Are you an LLM Developer? Looking for a shoutout or project showcase? Send me a message and I’d be more than happy to share your work and support links with the community.
If you haven’t already, consider subscribing to the free open-source AI community at [email protected] where I will do my best to make sure you have access to free open-source artificial intelligence on the bleeding edge.
Thank you for reading!
Update #1 [7/29/23]: I have officially converted this resource into a website! Bookmark and visit https://www.fosai.xyz/ for more insights and information!
Update #2!
[9/22/23]: This guide may be outdated! All GGML
model file formats have been deprecated in place of llama.cpp’s new GGUF
- the new and improved successor to the now legacy GGML
format. Visit TheBloke on HuggingFace to find all kinds of new GGUF
models to choose from. Use interfaces like oobabooga or llama.cpp to run GGUF
models locally. Keep your eye out for more platforms to adopt the new GGUF
format as it gathers traction and popularity. Looking for something new? Check out LM Studio, a new tool for researching and developing open-source large language models. I have also updated our sidebar - double check for anything new there or at FOSAI▲XYZ!.
Hey, thanks for commenting. You’re not alone. I started my Machine Learning journey ~6 months ago in early 2023 without any knowledge of the underlying tech. Granted, I have some experience with infrastructure - but it has taken me a few months to absorb certain concepts and get things working the manual way too. 100% worth it though.
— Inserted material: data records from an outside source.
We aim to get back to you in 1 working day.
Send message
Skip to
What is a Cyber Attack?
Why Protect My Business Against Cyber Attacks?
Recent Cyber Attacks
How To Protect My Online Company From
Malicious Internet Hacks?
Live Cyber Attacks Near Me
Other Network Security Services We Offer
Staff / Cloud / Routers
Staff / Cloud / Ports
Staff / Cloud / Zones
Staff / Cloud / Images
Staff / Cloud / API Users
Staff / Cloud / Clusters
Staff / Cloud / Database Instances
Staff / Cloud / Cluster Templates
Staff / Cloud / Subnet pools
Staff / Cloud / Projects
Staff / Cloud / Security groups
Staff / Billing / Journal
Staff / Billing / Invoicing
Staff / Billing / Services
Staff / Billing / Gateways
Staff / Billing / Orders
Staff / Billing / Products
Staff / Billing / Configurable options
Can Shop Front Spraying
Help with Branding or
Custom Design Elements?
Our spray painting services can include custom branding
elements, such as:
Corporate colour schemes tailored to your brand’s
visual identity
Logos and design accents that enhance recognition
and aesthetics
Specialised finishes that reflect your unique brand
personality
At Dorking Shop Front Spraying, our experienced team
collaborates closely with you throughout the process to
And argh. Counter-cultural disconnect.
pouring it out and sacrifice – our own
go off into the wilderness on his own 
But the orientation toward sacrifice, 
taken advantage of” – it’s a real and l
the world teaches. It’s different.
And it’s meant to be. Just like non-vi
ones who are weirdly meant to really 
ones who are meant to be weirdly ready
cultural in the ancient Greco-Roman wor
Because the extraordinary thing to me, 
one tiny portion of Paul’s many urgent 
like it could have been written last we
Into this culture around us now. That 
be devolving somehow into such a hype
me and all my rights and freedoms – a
I’m glad some of the resources I’ve found along the way are helping you and anyone else who comes across our community. It’s an exciting time to be in this field and the perfect time to jump in.
Love to hear about your 1080 champing through inference. I have a 1080 TI I still hold onto for sentimental reasons… I have considered dusting it off as a standalone inference server. Glad to know it can reach 7B models. That’s awesome.
I had no idea Stable Diffusion had a text2video extension… I’ll admit, I’m a big fan of SD, but don’t have as much time to commit to it as I’d like. It’s definitely something I plan on making more resources on after I reach a few of my text-based LLM goals.
I foresee some very exciting ecosystems in our near future, ones that combine text2image2video workflows to create some really innovating applications. That being said, if you ever run into something cool, don’t hesitate to share it with us here!